Было странно, что она не танцует. Она была красивей всех собравшихся женщин, но красота ее словно отпугнула от нее всех мужчин. Бакстер при первой же возможности незаметно вышел из круга и подошел к ней. Она сидела на деревянном ящике.

– Здесь и сидеть-то не на чем, – с места в карьер пожаловалась она.

– Вы разве не любите танцевать? – спросил Бакстер.

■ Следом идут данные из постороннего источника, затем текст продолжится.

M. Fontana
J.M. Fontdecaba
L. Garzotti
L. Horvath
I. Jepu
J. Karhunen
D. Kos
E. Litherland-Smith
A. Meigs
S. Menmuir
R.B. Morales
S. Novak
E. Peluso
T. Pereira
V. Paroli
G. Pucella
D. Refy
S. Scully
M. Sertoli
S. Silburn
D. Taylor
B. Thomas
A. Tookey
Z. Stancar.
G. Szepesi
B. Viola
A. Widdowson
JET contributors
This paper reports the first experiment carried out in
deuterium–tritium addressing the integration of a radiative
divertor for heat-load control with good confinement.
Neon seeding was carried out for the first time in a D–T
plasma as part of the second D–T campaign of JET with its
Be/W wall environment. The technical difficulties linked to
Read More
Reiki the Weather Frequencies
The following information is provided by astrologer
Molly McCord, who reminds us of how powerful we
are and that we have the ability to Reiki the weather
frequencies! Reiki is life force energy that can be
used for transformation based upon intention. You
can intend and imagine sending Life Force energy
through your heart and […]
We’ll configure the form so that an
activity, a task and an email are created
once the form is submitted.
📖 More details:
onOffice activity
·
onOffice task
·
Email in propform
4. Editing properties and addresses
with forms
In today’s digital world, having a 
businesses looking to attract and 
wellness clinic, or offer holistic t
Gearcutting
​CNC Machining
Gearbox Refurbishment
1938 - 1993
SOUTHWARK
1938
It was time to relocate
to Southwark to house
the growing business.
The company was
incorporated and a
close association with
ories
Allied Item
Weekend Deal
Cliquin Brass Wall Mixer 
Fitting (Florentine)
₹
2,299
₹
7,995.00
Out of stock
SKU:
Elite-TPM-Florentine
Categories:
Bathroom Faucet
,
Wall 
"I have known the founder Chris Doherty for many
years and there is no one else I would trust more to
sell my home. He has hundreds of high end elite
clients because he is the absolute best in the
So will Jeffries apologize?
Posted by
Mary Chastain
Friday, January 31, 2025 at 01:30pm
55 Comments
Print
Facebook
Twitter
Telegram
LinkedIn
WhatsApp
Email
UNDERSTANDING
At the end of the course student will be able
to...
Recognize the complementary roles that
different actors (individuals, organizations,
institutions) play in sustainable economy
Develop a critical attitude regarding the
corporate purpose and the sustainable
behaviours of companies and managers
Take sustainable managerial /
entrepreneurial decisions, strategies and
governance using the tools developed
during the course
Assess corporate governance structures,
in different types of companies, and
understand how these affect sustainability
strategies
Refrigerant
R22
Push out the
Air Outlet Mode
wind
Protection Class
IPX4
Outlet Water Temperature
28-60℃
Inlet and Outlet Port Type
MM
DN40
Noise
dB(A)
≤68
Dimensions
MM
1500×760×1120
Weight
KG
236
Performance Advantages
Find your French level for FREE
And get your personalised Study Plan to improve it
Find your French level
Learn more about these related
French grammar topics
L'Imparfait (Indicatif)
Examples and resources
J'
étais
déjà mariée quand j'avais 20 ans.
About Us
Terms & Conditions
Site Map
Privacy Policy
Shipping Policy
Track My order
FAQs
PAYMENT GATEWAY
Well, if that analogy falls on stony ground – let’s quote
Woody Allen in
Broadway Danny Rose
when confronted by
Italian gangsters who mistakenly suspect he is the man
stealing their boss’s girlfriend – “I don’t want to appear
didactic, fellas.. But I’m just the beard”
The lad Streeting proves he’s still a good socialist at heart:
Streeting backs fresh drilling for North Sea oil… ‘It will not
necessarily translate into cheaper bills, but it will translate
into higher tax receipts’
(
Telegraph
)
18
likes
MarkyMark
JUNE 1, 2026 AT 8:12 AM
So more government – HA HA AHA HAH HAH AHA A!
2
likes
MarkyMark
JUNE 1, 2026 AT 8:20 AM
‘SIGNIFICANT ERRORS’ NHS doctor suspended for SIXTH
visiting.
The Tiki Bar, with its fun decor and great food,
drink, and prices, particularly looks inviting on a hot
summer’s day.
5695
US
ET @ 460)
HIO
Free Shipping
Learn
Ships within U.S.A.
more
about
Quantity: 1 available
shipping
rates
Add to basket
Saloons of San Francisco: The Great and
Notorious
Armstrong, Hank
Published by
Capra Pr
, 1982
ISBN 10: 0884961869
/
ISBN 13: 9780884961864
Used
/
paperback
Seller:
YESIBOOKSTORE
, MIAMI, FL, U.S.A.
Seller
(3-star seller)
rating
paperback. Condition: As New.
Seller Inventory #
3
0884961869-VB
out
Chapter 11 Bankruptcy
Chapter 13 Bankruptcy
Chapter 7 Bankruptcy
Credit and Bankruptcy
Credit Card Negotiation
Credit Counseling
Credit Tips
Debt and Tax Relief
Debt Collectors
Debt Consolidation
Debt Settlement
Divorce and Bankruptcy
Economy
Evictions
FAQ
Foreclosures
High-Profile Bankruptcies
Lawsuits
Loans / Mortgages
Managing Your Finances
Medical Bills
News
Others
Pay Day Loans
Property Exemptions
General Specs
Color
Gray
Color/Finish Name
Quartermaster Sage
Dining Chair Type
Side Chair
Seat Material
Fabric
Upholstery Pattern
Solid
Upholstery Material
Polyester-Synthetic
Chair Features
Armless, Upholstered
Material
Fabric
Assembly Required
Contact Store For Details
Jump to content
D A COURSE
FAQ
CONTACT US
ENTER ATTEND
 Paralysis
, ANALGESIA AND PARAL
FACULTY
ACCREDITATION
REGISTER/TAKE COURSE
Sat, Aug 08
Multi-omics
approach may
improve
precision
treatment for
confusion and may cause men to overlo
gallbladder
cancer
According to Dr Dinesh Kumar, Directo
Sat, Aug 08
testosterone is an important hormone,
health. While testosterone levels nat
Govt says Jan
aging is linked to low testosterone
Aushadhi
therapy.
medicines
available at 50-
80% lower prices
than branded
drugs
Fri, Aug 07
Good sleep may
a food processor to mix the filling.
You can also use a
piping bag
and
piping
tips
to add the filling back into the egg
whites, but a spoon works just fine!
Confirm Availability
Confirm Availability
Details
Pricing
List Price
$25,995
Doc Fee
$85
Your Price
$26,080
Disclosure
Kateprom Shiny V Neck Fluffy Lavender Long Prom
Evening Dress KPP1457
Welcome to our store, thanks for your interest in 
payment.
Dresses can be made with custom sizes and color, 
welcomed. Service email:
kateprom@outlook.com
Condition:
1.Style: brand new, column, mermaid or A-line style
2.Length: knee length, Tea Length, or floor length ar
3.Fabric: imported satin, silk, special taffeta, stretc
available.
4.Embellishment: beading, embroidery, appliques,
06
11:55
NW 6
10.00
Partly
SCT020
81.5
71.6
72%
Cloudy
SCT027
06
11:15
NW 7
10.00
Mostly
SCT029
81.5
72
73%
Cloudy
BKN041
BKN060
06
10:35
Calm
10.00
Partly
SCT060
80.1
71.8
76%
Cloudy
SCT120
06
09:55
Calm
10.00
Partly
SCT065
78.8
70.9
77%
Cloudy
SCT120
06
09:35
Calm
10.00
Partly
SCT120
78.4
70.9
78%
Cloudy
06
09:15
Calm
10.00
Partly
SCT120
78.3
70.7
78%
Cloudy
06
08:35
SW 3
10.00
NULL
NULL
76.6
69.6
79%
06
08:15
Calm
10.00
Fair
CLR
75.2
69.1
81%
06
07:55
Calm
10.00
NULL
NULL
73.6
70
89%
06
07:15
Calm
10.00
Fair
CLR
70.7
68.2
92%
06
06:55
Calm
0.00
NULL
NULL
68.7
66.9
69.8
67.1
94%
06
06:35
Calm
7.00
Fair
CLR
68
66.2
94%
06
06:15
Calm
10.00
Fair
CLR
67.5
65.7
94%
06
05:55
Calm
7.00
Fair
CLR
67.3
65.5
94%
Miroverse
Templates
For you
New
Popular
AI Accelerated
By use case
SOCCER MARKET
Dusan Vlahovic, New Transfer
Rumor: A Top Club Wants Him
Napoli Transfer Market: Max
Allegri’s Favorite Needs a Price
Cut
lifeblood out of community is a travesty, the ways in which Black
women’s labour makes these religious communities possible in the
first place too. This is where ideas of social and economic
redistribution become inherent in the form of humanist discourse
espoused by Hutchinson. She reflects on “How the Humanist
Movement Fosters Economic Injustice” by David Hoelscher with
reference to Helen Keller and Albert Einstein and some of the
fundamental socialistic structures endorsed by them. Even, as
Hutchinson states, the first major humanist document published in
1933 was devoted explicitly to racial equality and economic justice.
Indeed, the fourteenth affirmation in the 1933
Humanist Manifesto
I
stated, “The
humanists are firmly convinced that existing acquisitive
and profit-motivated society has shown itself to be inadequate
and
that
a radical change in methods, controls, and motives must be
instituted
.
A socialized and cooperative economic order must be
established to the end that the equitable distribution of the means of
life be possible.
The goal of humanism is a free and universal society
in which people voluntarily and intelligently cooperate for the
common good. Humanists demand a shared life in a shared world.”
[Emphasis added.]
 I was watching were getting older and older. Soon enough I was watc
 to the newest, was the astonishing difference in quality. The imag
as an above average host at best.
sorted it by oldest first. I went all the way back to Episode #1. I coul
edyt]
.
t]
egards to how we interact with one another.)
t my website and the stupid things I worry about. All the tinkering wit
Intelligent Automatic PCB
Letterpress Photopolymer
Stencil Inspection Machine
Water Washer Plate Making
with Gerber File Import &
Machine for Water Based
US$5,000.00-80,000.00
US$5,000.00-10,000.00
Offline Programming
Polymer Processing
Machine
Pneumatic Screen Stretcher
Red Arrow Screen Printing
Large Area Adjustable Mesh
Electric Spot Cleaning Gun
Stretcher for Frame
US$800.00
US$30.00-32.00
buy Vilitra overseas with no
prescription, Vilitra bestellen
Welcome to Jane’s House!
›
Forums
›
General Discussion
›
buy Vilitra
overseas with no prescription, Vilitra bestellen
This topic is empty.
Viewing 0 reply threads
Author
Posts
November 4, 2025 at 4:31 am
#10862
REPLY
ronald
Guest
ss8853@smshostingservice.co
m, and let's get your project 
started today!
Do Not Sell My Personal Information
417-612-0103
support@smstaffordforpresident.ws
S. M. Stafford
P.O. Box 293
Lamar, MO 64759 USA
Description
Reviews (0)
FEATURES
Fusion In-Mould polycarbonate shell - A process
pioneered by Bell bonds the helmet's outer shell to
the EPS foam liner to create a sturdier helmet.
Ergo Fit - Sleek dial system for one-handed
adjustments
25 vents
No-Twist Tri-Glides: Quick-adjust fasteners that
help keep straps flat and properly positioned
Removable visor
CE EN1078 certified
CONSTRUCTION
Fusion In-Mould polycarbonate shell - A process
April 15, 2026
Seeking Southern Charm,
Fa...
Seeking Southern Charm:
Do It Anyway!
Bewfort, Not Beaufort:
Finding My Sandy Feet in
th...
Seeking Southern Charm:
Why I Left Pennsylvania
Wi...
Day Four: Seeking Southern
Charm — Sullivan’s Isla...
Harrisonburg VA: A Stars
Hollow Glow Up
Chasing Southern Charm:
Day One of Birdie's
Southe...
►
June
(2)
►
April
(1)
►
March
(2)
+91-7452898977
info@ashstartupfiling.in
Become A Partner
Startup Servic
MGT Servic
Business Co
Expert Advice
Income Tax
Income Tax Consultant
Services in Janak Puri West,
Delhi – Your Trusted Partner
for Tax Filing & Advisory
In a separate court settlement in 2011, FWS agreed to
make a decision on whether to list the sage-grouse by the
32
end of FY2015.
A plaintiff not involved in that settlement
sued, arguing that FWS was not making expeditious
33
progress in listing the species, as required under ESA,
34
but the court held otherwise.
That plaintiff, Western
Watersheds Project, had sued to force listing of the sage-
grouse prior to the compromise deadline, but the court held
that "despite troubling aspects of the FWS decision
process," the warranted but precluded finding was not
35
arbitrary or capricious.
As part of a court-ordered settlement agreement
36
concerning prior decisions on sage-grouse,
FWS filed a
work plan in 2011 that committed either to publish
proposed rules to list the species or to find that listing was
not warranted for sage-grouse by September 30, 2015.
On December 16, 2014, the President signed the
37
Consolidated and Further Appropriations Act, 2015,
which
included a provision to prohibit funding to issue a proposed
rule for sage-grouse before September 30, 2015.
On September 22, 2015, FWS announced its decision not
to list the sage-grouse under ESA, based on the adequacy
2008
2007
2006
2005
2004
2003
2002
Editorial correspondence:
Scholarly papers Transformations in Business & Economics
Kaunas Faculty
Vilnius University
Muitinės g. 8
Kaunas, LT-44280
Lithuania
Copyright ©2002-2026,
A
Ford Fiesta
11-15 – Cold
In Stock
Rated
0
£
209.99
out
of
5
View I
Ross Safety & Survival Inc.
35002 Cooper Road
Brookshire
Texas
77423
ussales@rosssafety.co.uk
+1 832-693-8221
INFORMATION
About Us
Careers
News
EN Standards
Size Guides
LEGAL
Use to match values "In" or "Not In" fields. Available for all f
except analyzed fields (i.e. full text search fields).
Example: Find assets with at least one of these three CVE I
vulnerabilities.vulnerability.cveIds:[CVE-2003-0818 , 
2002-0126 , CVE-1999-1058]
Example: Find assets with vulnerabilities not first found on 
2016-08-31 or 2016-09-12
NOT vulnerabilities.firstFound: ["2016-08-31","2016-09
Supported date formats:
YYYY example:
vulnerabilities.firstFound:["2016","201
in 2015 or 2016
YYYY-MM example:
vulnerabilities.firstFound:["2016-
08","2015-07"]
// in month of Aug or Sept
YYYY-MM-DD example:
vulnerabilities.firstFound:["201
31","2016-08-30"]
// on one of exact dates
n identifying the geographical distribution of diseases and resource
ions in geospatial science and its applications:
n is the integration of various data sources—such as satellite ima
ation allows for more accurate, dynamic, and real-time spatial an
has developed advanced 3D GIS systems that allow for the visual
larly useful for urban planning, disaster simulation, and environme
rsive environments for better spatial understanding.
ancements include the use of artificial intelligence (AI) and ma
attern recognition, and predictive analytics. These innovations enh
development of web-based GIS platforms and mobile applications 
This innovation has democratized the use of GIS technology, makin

– Что вы, – сказала она. – Я обожаю танцевать и могла бы танцевать ночь напролет, но разве это танцы? – и она поморщилась в сторону скрипки и рояля. – Меня привезли сюда Хорнтоны. Они сказали, что мы едем на танцы, и все. А какие танцы, не сказали. Я не люблю все эти прыжки и приседания.

– А как ваши гости, уехали? – спросил Бакстер.

– Какие гости? – спросила Кларисса.

– Вы говорили во вторник, что ожидаете гостей. Когда мы с вами ездили на пляж.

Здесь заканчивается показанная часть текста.